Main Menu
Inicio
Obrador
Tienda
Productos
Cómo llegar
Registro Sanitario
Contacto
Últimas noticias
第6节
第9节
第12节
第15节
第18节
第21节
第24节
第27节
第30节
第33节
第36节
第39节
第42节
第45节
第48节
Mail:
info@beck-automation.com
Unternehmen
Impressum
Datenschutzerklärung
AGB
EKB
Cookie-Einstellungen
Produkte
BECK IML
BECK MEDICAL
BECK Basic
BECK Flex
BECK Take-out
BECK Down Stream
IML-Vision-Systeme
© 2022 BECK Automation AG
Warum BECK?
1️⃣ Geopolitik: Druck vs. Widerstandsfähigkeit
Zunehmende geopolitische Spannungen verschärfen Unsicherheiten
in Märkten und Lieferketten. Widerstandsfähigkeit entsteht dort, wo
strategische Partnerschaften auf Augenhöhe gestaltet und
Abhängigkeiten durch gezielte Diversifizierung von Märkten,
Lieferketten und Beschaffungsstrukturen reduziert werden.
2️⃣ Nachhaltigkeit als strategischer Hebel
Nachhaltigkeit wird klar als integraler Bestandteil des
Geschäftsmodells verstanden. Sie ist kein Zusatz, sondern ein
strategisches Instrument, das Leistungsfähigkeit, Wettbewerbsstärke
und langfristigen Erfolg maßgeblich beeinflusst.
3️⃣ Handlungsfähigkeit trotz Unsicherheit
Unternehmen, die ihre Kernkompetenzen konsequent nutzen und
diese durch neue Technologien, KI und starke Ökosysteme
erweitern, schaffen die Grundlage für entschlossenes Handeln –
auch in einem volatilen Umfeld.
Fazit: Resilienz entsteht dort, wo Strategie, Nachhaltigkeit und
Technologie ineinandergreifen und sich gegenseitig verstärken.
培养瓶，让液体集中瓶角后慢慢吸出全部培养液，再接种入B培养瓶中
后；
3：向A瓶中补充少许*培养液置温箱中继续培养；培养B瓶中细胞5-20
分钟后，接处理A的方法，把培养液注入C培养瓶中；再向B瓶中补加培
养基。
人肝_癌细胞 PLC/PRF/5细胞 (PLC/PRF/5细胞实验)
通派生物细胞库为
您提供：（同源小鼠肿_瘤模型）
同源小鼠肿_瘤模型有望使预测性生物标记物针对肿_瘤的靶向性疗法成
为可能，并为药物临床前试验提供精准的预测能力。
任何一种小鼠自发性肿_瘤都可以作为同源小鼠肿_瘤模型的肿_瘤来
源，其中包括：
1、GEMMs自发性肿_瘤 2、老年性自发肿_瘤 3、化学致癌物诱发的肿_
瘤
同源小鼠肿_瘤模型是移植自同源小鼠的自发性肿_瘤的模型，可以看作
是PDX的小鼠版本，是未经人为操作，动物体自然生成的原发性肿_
════════════════════
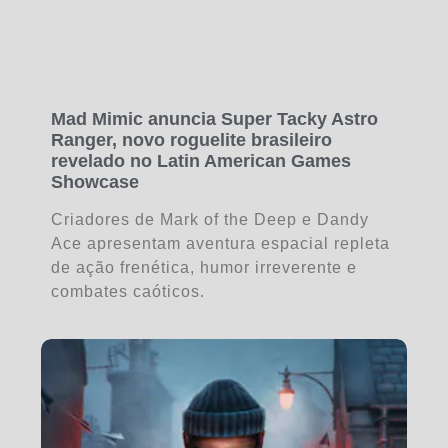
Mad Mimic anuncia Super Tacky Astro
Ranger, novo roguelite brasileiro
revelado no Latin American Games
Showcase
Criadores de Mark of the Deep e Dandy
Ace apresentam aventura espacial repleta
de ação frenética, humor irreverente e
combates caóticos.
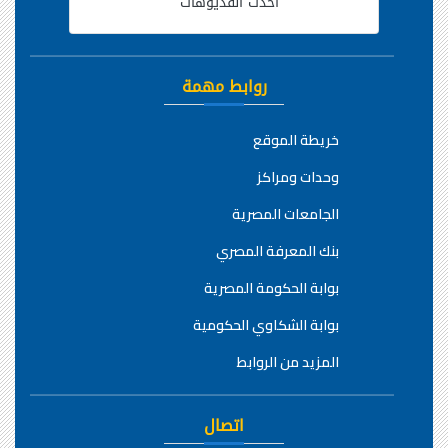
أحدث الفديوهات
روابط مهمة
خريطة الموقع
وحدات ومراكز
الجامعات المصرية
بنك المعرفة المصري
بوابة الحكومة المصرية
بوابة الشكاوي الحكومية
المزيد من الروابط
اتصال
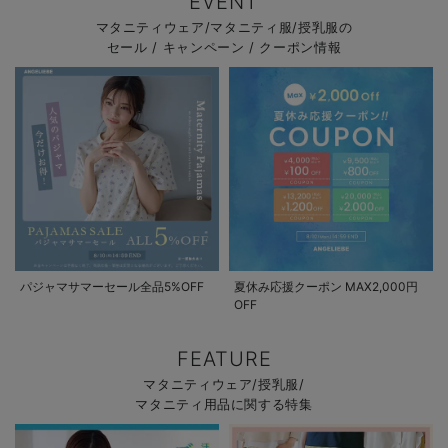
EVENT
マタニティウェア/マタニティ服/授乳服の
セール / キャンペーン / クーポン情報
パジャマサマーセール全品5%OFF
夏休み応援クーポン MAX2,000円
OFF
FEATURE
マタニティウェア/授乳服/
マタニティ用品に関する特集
════════════════════
▸ **Assignment**: Look above and copy only the lines from the one holding "بوابة الشكاوي الحكومية" to the one holding "マタニティ用品に関する特集", both included, exactly, minus the pictures.

▸ **Output for this exercise**:
بوابة الشكاوي الحكومية
المزيد من الروابط
اتصال
EVENT
マタニティウェア/マタニティ服/授乳服の
セール / キャンペーン / クーポン情報
パジャマサマーセール全品5%OFF
夏休み応援クーポン MAX2,000円
OFF
FEATURE
マタニティウェア/授乳服/
マタニティ用品に関する特集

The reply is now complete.